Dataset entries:
------------------------------
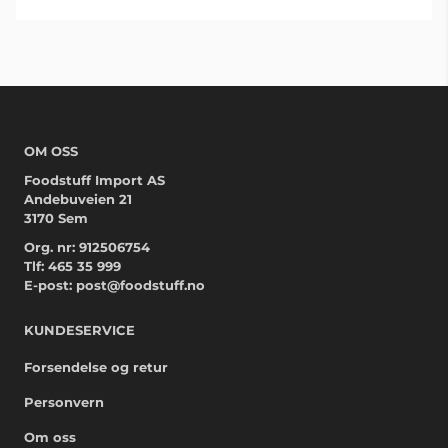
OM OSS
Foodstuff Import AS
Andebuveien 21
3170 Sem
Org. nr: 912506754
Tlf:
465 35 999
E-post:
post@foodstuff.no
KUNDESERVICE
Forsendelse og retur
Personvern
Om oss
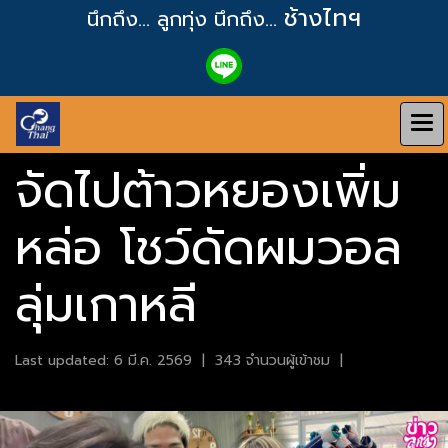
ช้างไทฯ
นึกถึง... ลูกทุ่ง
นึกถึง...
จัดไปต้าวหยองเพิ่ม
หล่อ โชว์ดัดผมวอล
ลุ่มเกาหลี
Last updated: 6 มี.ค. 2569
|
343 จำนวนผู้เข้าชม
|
------------------------------
- The task: The range to print runs from the line with "KUNDESERVICE" through the last line of the entries, both included; keep it exact and skip the pictures.

- Answer for this exercise:
KUNDESERVICE
Forsendelse og retur
Personvern
Om oss
ช้างไทฯ
นึกถึง... ลูกทุ่ง
นึกถึง...
จัดไปต้าวหยองเพิ่ม
หล่อ โชว์ดัดผมวอล
ลุ่มเกาหลี
Last updated: 6 มี.ค. 2569
|
343 จำนวนผู้เข้าชม
|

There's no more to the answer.